Some microbes even fail to express outer membrane proteins (OMP) when iron is present. When outer membrane proteins are not expressed, the immune system is unable to recognize pathogens and, therefore, is not able to produce antibodies against the bugs. In this case, the patient may also not experience a full array of symptoms such as fever, swelling or rash. (4)

Difficult to diagnose, difficult to culture, difficult to treat

The pathogens living in biofilm are remarkably difficult to treat, often resistant to doses of antimicrobials, and 100 to 1000 fold over the minimum lethal dose for microbes outside of biofilm. Since the bacteria hiding under biofilm is difficult to see and culture and since the immune system may not be producing antibodies against the pathogens, the bad bugs can be very difficult to diagnose. However, a history of the following may indicate the presence of pathogenic biofilm:

  • Chronic Sinusitis
  • Bronchitis
  • Otitis
  • Tonsillitis
  • Dental caries
  • Cystitis
  • History of frequent antibiotic use, or antibiotic use as a very young age
  • Negative titers and culture with a positive strep test
  • Patient initially does well with antibiotics and antifungals but later becomes resistant
  • Patient does well when placed on antifungals/antibiotics even though cultures are negative and relapses when antifungals/antibiotics are stopped

How Muco-Solve Can Help

Recently, scientists have been discovering ways to penetrate these pathogenic biofilms and expose the bad bugs beneath so that they can be destroyed by the immune system. Muco-Solve™ is an updated replacement to a previous formula developed by Dr. Usman Singh, called Biofilm Defense®.
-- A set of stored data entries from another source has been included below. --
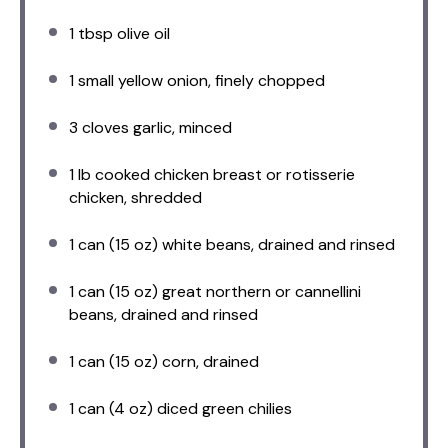
1 tbsp
olive oil
1
small yellow onion, finely chopped
3
cloves garlic, minced
1
lb cooked chicken breast or rotisserie
chicken, shredded
1
can (15 oz) white beans, drained and rinsed
1
can (15 oz) great northern or cannellini
beans, drained and rinsed
1
can (15 oz) corn, drained
1
can (4 oz) diced green chilies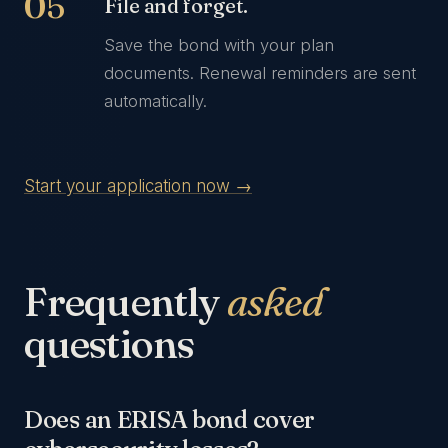
File and forget.
Save the bond with your plan
documents. Renewal reminders are sent
automatically.
Start your application now →
Frequently
asked
questions
Does an ERISA bond cover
Muco-solve contains a combination of unique enzymes that have the ability to dissolve the polysaccharide and fibrin components of biofilm.  It also contains small quantities of a weak organic acid that help bind the metals that hold the biofilm together, in particular, Iron and Calcium. When iron and calcium are removed from the biofilm the film can not remain intact and will detach.
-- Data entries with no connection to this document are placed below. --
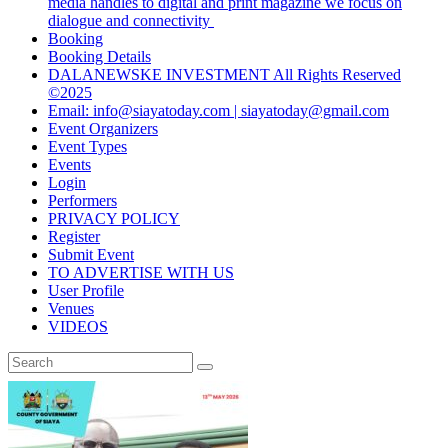
media handles to digital and print magazine we focus on
dialogue and connectivity
Booking
Booking Details
DALANEWSKE INVESTMENT All Rights Reserved
©2025
Email: info@siayatoday.com | siayatoday@gmail.com
Event Organizers
Event Types
Events
Login
Performers
PRIVACY POLICY
Register
Submit Event
TO ADVERTISE WITH US
User Profile
Venues
VIDEOS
Because this enzyme lacks any significant amount of protease, which can irritate a sensitive GI tract, Muco-Solve™ can be taken on an empty stomach.  In fact, it may be recommended by clinicians to use this product on an empty stomach followed by appropriate natural or pharmaceutical antimicrobials that target a specific bug or bugs residing in the biofilm community. Short term protocols using Muco-Solve along with antimicrobials can be employed as an adjunctive therapy to your antimicrobial regimen. Muco-Solve is designed to be used with other strategies such as Prebiotics, Probiotics and Digestive Enzymes, to optimize outcome and restore the microbiome.
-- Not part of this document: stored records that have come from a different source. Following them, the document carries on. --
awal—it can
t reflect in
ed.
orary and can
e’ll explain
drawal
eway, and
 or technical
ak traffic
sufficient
Product contains: Vegetable Cellulose, Water, Soy

Does NOT containCasein/milk, coloring, egg, fish or shellfish, gluten, peanuts, yeast

*These statements have not been evaluated by the Food and Drug Administration (FDA). These products are not meant to diagnose‚ treat or cure any disease or medical condition. Please consult your doctor before starting any exercise or nutritional supplement program or before using these or any product during pregnancy or if you have a serious medical condition.

REFERENCES:
  1. Buret, A.G., Motta, J., Allain, T. et al. Pathobiont release from dysbiotic gut microbiota biofilms in intestinal inflammatory diseases: a role for iron?. J Biomed Sci 26, 1 (2019).
  2. Khosravi A, Mazmanian SK. Disruption of the gut microbiome as a risk factor for microbial infections. Curr Opin Microbiol. 2013;16(2):221–227. doi:10.1016/j.mib.2013.03.009
  3. Donlan RM. Biofilms: Microbial Life on Surfaces. Emerging Infectious Diseases. 2002;8(9):881-890.
  4. Anwar, H. et al. Testing the Susceptibility of Bacteria in Biofilm to Antibacterial Agents. Antimicrobial Agents and Chemo. Nov 1990; 34(11):2043—2046.